→ Assigned task
Repeat the lines below exactly as written, please, from the line with "Vermögensdrift" to the line with "Iva inclusa", both lines included, and no others.

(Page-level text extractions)
+++++
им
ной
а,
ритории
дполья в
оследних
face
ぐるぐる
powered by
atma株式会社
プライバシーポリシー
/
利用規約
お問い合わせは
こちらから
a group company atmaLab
+++++
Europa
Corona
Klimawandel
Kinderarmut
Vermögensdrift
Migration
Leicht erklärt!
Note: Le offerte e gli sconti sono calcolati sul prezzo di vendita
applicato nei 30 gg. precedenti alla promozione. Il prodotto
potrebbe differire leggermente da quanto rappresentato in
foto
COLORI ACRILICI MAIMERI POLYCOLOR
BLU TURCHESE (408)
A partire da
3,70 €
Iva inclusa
+++++
→ Solution for this task
Vermögensdrift
Migration
Leicht erklärt!
Note: Le offerte e gli sconti sono calcolati sul prezzo di vendita
applicato nei 30 gg. precedenti alla promozione. Il prodotto
potrebbe differire leggermente da quanto rappresentato in
foto
COLORI ACRILICI MAIMERI POLYCOLOR
BLU TURCHESE (408)
A partire da
3,70 €
Iva inclusa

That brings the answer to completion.